## WHAT IS NEEDED
Please copy each line of the listing below precisely, excluding the images.

## SOURCE DATA
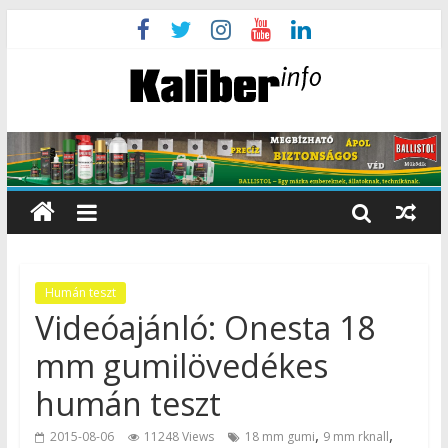
Humán teszt
Videóajánló: Onesta 18
mm gumilövedékes
humán teszt
,
,
2015-08-06
11248 Views
18 mm gumi
9 mm rknall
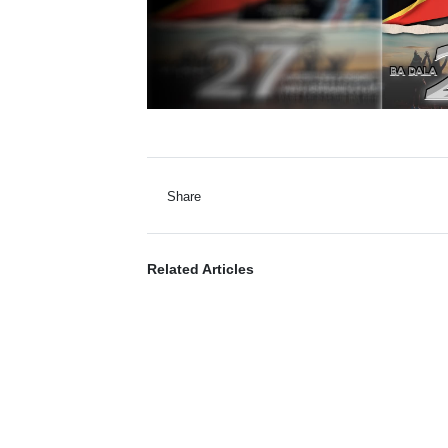
Share
Related Articles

## COMPLETED TASK
Humán teszt
Videóajánló: Onesta 18
mm gumilövedékes
humán teszt
,
,
2015-08-06
11248 Views
18 mm gumi
9 mm rknall
Share
Related Articles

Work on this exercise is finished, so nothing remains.